Il cuore del libro è il più articolato ed esteso contributo di Eugenio Turri, la vera perla. "Perla" è anche l'immagine che il geografo utilizza per creare una similitudine tra Venezia e la laguna, una perla nella sua valva attaccata al respiro delle maree, alla morfologia delle barene. Come ci ha abituato in altri mirabili saggi, Turri ha il dono di una prosa scientifica in grado di collocarsi sempre nel confronto col mito e le sue pulsioni, con i più avanzati "momenti" dell'antropologia, della storia e naturalmente delle "sue" materie: la geologia e la geografia prima di tutto. Il suo contributo a questo volume è già tutto nell'efficacia della sua scrittura: come è pensabile reggere l'equilibrio su un argomento così fragile e condurre il lettore dal caos primigenio della natura alla meravigliosa antropizzazione di Venezia, all'utopia veneziana se non si possiede quel tipo di formazione umana e intellettuale che ha interessato Eugenio Turri? Chi meglio di lui ha saputo cogliere i vettori di sviluppo, le linee di forza e le fragilità intimissime della "valva di Venezia", per poi concludere nella collocazione - oggi più che mai necessaria - della perla veneziana nel più ampio panorama regionale e nazionale, mostrando pertanto anche la nuova inclinazione dell'asse del "pianeta Venezia", verso occidente e verso settentrione? Turri non è certo nuovo a questa prosa, ed è per questo che il suo lavoro diventa imprescindibile ogni qual volta si cade nella parola "paesaggio", un lascito indispensabile per non rischiare di perderci, per poter rimaner attaccati alla nostra valva di pensiero, un pensiero che sta dentro il paesaggio.

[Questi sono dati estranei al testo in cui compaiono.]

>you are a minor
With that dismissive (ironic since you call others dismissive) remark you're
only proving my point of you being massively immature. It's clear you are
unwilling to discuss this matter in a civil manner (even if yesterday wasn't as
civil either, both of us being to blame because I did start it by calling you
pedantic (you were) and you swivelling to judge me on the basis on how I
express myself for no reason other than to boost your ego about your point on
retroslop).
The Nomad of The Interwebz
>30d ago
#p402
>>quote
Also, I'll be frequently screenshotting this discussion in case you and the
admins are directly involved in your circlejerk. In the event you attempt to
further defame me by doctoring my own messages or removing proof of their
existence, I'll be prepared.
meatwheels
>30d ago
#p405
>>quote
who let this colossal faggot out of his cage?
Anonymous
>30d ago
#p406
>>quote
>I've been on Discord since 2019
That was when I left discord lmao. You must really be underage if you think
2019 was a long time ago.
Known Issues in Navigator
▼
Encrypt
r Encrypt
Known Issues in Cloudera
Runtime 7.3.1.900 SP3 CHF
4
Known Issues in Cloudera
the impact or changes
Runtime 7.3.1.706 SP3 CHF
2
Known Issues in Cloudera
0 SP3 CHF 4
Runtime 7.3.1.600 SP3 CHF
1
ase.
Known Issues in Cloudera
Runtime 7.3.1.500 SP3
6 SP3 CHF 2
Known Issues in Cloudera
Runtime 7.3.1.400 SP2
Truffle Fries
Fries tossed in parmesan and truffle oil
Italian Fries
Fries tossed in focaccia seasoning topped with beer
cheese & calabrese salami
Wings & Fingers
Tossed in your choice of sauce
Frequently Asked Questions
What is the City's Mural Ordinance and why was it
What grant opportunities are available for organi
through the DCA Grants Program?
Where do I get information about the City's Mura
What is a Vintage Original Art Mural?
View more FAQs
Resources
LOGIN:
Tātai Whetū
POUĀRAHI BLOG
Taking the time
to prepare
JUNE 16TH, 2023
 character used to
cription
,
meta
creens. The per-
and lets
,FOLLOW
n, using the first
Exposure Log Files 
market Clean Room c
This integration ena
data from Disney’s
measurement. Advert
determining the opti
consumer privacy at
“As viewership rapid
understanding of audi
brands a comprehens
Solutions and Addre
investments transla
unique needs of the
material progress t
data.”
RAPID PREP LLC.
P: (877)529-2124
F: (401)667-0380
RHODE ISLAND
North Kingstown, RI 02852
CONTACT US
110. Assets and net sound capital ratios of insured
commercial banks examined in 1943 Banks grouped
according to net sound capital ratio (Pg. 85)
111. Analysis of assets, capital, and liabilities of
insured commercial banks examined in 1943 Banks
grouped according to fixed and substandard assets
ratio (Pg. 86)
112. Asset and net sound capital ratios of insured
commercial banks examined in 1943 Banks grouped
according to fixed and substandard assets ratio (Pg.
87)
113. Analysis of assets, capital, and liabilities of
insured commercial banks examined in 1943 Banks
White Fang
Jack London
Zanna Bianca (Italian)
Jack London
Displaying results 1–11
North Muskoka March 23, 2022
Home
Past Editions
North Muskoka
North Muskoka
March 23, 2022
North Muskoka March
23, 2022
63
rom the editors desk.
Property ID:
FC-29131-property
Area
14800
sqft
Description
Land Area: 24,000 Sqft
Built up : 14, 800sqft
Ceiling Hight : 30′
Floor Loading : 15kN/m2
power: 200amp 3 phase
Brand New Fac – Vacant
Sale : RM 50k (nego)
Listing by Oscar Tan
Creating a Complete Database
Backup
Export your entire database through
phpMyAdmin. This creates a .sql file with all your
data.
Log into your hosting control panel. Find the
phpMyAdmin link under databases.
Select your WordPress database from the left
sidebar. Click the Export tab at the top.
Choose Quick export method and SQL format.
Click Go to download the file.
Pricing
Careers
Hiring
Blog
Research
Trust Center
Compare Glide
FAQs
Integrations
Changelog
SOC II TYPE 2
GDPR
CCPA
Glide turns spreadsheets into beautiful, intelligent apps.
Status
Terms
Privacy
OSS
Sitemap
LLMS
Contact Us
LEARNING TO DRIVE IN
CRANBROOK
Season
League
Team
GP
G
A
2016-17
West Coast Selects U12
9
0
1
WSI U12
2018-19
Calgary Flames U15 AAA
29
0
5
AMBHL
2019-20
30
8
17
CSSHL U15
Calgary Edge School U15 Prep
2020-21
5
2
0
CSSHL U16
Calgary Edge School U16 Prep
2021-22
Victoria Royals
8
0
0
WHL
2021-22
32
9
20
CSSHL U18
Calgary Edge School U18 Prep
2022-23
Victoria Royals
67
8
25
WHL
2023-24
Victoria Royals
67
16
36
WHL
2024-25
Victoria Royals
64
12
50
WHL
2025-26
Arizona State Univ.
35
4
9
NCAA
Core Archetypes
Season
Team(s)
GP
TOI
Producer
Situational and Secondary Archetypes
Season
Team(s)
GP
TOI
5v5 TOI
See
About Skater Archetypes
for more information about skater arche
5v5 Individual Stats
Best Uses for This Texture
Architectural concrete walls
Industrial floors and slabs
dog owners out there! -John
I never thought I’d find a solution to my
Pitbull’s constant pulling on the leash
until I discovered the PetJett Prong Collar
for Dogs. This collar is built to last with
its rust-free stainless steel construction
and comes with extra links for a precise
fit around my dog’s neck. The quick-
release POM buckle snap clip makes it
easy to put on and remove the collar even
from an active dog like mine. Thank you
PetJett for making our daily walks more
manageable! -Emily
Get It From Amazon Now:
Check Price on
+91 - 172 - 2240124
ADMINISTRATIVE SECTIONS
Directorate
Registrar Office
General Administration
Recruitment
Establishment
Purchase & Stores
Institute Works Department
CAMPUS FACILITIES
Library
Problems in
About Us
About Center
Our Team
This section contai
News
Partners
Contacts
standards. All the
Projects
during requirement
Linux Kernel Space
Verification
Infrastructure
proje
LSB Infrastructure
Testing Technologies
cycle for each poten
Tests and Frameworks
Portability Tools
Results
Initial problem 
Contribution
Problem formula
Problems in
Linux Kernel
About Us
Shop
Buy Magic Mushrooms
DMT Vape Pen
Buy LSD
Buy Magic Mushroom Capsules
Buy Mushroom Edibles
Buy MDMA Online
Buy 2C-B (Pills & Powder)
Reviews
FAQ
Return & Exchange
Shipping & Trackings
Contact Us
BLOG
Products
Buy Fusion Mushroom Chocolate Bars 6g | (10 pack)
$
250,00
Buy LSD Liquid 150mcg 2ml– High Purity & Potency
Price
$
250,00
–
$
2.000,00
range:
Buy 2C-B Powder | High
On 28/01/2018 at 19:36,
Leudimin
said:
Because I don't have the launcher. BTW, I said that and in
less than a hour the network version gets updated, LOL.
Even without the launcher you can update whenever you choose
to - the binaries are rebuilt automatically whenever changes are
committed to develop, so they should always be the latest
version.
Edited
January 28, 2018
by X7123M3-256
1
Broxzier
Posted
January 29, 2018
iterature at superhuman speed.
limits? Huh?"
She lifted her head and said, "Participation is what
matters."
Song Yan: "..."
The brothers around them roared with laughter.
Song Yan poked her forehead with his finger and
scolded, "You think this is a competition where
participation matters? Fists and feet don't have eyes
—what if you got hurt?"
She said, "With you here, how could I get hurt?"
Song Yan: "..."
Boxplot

Come suggerisce Brodskij nella sua introduzione, il libro che potete avere tra le mani anche voi "medita la fuga. La fuga di una città dal suo presente; per non parlare poi del suo futuro. Esso esamina ogni aspetto della carcerazione di questa città da parte dell'Età dell'Avarizia. Perché ogni prigione è opera dell'uomo: a maggior ragione quella ecologica." Tutto il suo scritto è un mirabile esercizio sul concetto di "fuga". Definisce questo libro "manuale di sopravvivenza della città di Venezia". Bastavano queste poche necessarie parole per illuminare pagine altrettanto necessarie. Avevo una nonna che quando voleva parlarmi della pazienza, di un mondo, di un uomo e di tempi forse sprofondati (loro sì, a differenza di Venezia!) diceva circa: "Una una pietra dopo l'altra hanno costruito pure Venezia". Lo diceva in dialetto, nel dialetto trevigiano, quello che risente più del veneziano che dell'apporto prealpino. Credo che in quel modo di dire ci fosse molto e si possa ravvisare ancora oggi quell'essenza di acqua, aria e luce che si salva, ad ogni istante, nelle architetture di questa città duplice, ambigua, eccezionalmente anfibia.